*DATA FOR REVIEW*:
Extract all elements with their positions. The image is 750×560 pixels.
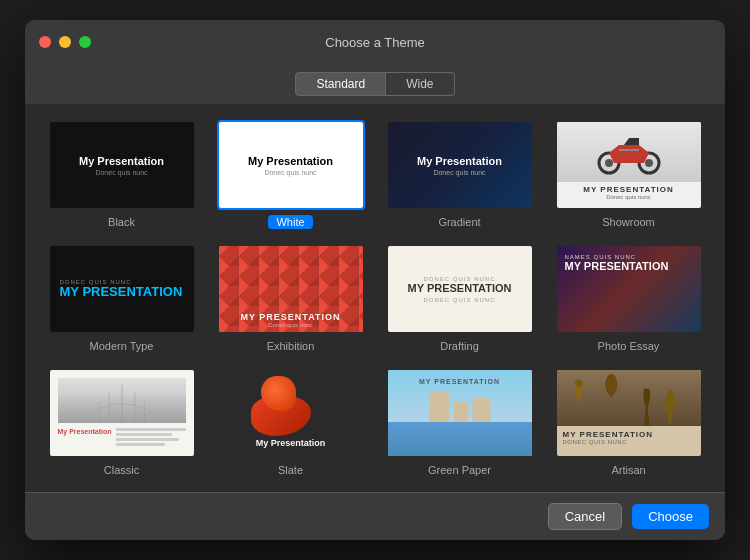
theme-exhibition[interactable]: MY PRESENTATION Donec quis nunc Exhibiti… [214, 244, 367, 352]
theme-gradient-label: Gradient [438, 216, 480, 228]
theme-artisan-thumbnail: MY PRESENTATION DONEC QUIS NUNC [555, 368, 703, 458]
theme-gradient-thumbnail: My Presentation Donec quis nunc [386, 120, 534, 210]
theme-green-paper[interactable]: MY PRESENTATION Green Paper [383, 368, 536, 476]
theme-artisan[interactable]: MY PRESENTATION DONEC QUIS NUNC Artisan [552, 368, 705, 476]
theme-classic[interactable]: My Presentation Classic [45, 368, 198, 476]
theme-green-paper-thumbnail: MY PRESENTATION [386, 368, 534, 458]
cancel-button[interactable]: Cancel [548, 503, 622, 530]
choose-button[interactable]: Choose [632, 504, 709, 529]
theme-modern-type-label: Modern Type [89, 340, 153, 352]
theme-white-thumbnail: My Presentation Donec quis nunc [217, 120, 365, 210]
theme-slate-thumbnail: My Presentation [217, 368, 365, 458]
tab-bar: Standard Wide [25, 64, 725, 104]
theme-modern-type-thumbnail: Donec quis nunc MY PRESENTATION [48, 244, 196, 334]
tab-standard[interactable]: Standard [295, 72, 386, 96]
theme-photo-essay-label: Photo Essay [598, 340, 660, 352]
theme-green-paper-label: Green Paper [428, 464, 491, 476]
svg-point-9 [574, 379, 581, 386]
theme-drafting-thumbnail: DONEC QUIS NUNC MY PRESENTATION Donec qu… [386, 244, 534, 334]
theme-showroom-thumbnail: MY PRESENTATION Donec quis nunc [555, 120, 703, 210]
theme-picker-window: Choose a Theme Standard Wide My Presenta… [25, 20, 725, 540]
theme-drafting-label: Drafting [440, 340, 479, 352]
theme-slate[interactable]: My Presentation Slate [214, 368, 367, 476]
theme-black-label: Black [108, 216, 135, 228]
themes-grid: My Presentation Donec quis nunc Black My… [45, 120, 705, 476]
footer: Cancel Choose [25, 492, 725, 540]
theme-photo-essay-thumbnail: NAMES QUIS NUNC MY PRESENTATION [555, 244, 703, 334]
theme-classic-label: Classic [104, 464, 139, 476]
theme-black-thumbnail: My Presentation Donec quis nunc [48, 120, 196, 210]
theme-white-badge: White [268, 215, 312, 229]
theme-modern-type[interactable]: Donec quis nunc MY PRESENTATION Modern T… [45, 244, 198, 352]
titlebar: Choose a Theme [25, 20, 725, 64]
theme-photo-essay[interactable]: NAMES QUIS NUNC MY PRESENTATION Photo Es… [552, 244, 705, 352]
theme-gradient[interactable]: My Presentation Donec quis nunc Gradient [383, 120, 536, 228]
traffic-lights [39, 36, 91, 48]
window-title: Choose a Theme [325, 35, 425, 50]
theme-exhibition-label: Exhibition [267, 340, 315, 352]
theme-black[interactable]: My Presentation Donec quis nunc Black [45, 120, 198, 228]
theme-artisan-label: Artisan [611, 464, 645, 476]
theme-white-label: White [268, 216, 312, 228]
close-button[interactable] [39, 36, 51, 48]
theme-classic-thumbnail: My Presentation [48, 368, 196, 458]
theme-exhibition-thumbnail: MY PRESENTATION Donec quis nunc [217, 244, 365, 334]
theme-slate-label: Slate [278, 464, 303, 476]
tab-wide[interactable]: Wide [386, 72, 454, 96]
theme-white[interactable]: My Presentation Donec quis nunc White [214, 120, 367, 228]
svg-point-3 [645, 159, 653, 167]
theme-drafting[interactable]: DONEC QUIS NUNC MY PRESENTATION Donec qu… [383, 244, 536, 352]
svg-point-2 [605, 159, 613, 167]
themes-content: My Presentation Donec quis nunc Black My… [25, 104, 725, 492]
minimize-button[interactable] [59, 36, 71, 48]
theme-showroom-label: Showroom [602, 216, 655, 228]
maximize-button[interactable] [79, 36, 91, 48]
theme-showroom[interactable]: MY PRESENTATION Donec quis nunc Showroom [552, 120, 705, 228]
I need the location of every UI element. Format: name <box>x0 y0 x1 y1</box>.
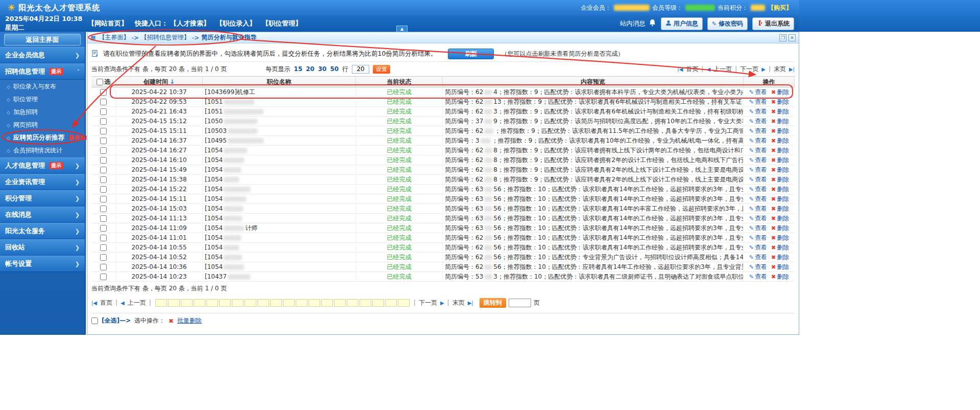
row-checkbox[interactable] <box>100 147 107 154</box>
per-page-option[interactable]: 15 <box>294 65 302 73</box>
delete-link[interactable]: ✖删除 <box>771 175 789 184</box>
per-page-option[interactable]: 30 <box>318 65 327 73</box>
bulk-delete-link[interactable]: 批量删除 <box>177 316 202 325</box>
view-link[interactable]: ✎查看 <box>749 88 767 97</box>
page-box[interactable] <box>181 299 193 307</box>
row-checkbox[interactable] <box>100 254 107 261</box>
row-checkbox[interactable] <box>100 167 107 173</box>
row-checkbox[interactable] <box>100 196 107 202</box>
delete-link[interactable]: ✖删除 <box>771 136 789 145</box>
first-page-link[interactable]: 首页 <box>100 299 112 307</box>
delete-link[interactable]: ✖删除 <box>771 224 789 233</box>
view-link[interactable]: ✎查看 <box>749 214 767 223</box>
sidebar-item[interactable]: 在线消息❯ <box>0 207 85 223</box>
row-checkbox[interactable] <box>100 138 107 144</box>
view-link[interactable]: ✎查看 <box>749 195 767 203</box>
row-checkbox[interactable] <box>100 186 107 193</box>
page-box[interactable] <box>385 299 397 307</box>
row-checkbox[interactable] <box>100 108 107 115</box>
jump-to-page-button[interactable]: 跳转到 <box>480 298 506 308</box>
sidebar-item[interactable]: 企业会员信息❯ <box>0 47 85 63</box>
delete-link[interactable]: ✖删除 <box>771 253 789 262</box>
quick-link[interactable]: 【人才搜索】 <box>170 19 210 28</box>
breadcrumb-recruit-mgmt[interactable]: 【招聘信息管理】 <box>141 33 190 42</box>
row-checkbox[interactable] <box>100 264 107 270</box>
page-box[interactable] <box>347 299 358 307</box>
select-all-link[interactable]: [全选]—> <box>102 316 131 325</box>
first-page-link[interactable]: 首页 <box>686 65 698 74</box>
prev-page-link[interactable]: 上一页 <box>128 299 146 307</box>
delete-link[interactable]: ✖删除 <box>771 88 789 97</box>
buy-points-link[interactable]: 【购买】 <box>768 4 792 12</box>
delete-link[interactable]: ✖删除 <box>771 146 789 155</box>
delete-link[interactable]: ✖删除 <box>771 263 789 271</box>
page-box[interactable] <box>219 299 231 307</box>
page-box[interactable] <box>296 299 307 307</box>
delete-link[interactable]: ✖删除 <box>771 195 789 203</box>
view-link[interactable]: ✎查看 <box>749 107 767 116</box>
view-link[interactable]: ✎查看 <box>749 146 767 155</box>
sidebar-item[interactable]: 回收站❯ <box>0 239 85 256</box>
created-column-label[interactable]: 创建时间 <box>144 78 168 86</box>
next-page-link[interactable]: 下一页 <box>740 65 758 74</box>
page-box[interactable] <box>334 299 346 307</box>
row-checkbox[interactable] <box>100 128 107 134</box>
change-password-button[interactable]: ✎ 修改密码 <box>707 17 748 30</box>
delete-link[interactable]: ✖删除 <box>771 204 789 213</box>
row-checkbox[interactable] <box>100 118 107 125</box>
sidebar-subitem[interactable]: ◇网页招聘 <box>0 119 85 131</box>
sidebar-item[interactable]: 企业资讯管理❯ <box>0 174 85 190</box>
page-box[interactable] <box>168 299 180 307</box>
view-link[interactable]: ✎查看 <box>749 156 767 165</box>
last-page-link[interactable]: 末页 <box>452 299 465 307</box>
set-per-page-button[interactable]: 设置 <box>373 65 390 74</box>
logout-button[interactable]: 退出系统 <box>752 17 794 30</box>
sidebar-item[interactable]: 积分管理❯ <box>0 190 85 207</box>
view-link[interactable]: ✎查看 <box>749 224 767 233</box>
page-box[interactable] <box>308 299 320 307</box>
row-checkbox[interactable] <box>100 215 107 222</box>
collapse-header-button[interactable]: ▲ <box>396 26 408 32</box>
site-messages-button[interactable]: 站内消息 <box>620 19 656 28</box>
view-link[interactable]: ✎查看 <box>749 234 767 242</box>
view-link[interactable]: ✎查看 <box>749 253 767 262</box>
delete-link[interactable]: ✖删除 <box>771 185 789 194</box>
jump-page-input[interactable] <box>509 299 531 307</box>
delete-link[interactable]: ✖删除 <box>771 214 789 223</box>
back-to-main-button[interactable]: 返回主界面 <box>4 34 81 45</box>
per-page-option[interactable]: 20 <box>306 65 315 73</box>
quick-link[interactable]: 【职位管理】 <box>262 19 302 28</box>
prev-page-link[interactable]: 上一页 <box>713 65 732 74</box>
delete-link[interactable]: ✖删除 <box>771 117 789 126</box>
delete-link[interactable]: ✖删除 <box>771 243 789 252</box>
select-all-header-checkbox[interactable] <box>97 79 103 85</box>
row-checkbox[interactable] <box>100 99 107 105</box>
view-link[interactable]: ✎查看 <box>749 204 767 213</box>
delete-link[interactable]: ✖删除 <box>771 127 789 135</box>
select-all-checkbox[interactable] <box>91 317 98 324</box>
sidebar-item[interactable]: 阳光太仓服务❯ <box>0 223 85 239</box>
delete-link[interactable]: ✖删除 <box>771 156 789 165</box>
page-box[interactable] <box>232 299 244 307</box>
view-link[interactable]: ✎查看 <box>749 98 767 106</box>
sidebar-item[interactable]: 帐号设置❯ <box>0 256 85 272</box>
row-checkbox[interactable] <box>100 89 107 96</box>
restore-window-button[interactable]: ❐ <box>779 34 786 41</box>
row-checkbox[interactable] <box>100 157 107 164</box>
row-checkbox[interactable] <box>100 225 107 232</box>
delete-link[interactable]: ✖删除 <box>771 272 789 281</box>
home-link[interactable]: 【网站首页】 <box>88 19 128 28</box>
view-link[interactable]: ✎查看 <box>749 117 767 126</box>
delete-link[interactable]: ✖删除 <box>771 234 789 242</box>
sidebar-subitem[interactable]: ◇职位管理 <box>0 93 85 106</box>
page-box[interactable] <box>372 299 384 307</box>
page-box[interactable] <box>257 299 269 307</box>
view-link[interactable]: ✎查看 <box>749 166 767 174</box>
close-window-button[interactable]: ✕ <box>788 34 796 41</box>
next-page-link[interactable]: 下一页 <box>419 299 437 307</box>
page-box[interactable] <box>321 299 333 307</box>
sidebar-subitem[interactable]: ◇应聘简历分析推荐最新推出 <box>0 131 85 144</box>
sidebar-item[interactable]: 人才信息管理提示❯ <box>0 157 85 174</box>
page-box[interactable] <box>398 299 410 307</box>
view-link[interactable]: ✎查看 <box>749 272 767 281</box>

*DESCRIPTION OF THE TASK*: Would you show every line in the data above that contains the string "type"?

*WRITTEN SOLUTION*:
theme-modern-type-label: Modern Type [89, 340, 153, 352]
theme-modern-type-thumbnail: Donec quis nunc MY PRESENTATION [48, 244, 196, 334]
theme-modern-type[interactable]: Donec quis nunc MY PRESENTATION Modern T… [45, 244, 198, 352]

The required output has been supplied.